▶ WHAT THE TASK ASKS: Would you please repeat exactly the lines from the one containing "(Farmington)" to the end of the records, both included, and leave out the rest?

▶ RECORDS TO PROCESS:
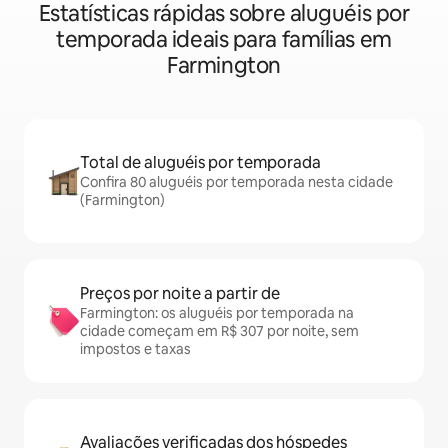
Estatísticas rápidas sobre aluguéis por
temporada ideais para famílias em
Farmington
Total de aluguéis por temporada
Confira 80 aluguéis por temporada nesta cidade
(Farmington)
Preços por noite a partir de
Farmington: os aluguéis por temporada na
cidade começam em R$ 307 por noite, sem
impostos e taxas
Avaliações verificadas dos hóspedes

▶ THE COMPLETED TASK:
(Farmington)
Preços por noite a partir de
Farmington: os aluguéis por temporada na
cidade começam em R$ 307 por noite, sem
impostos e taxas
Avaliações verificadas dos hóspedes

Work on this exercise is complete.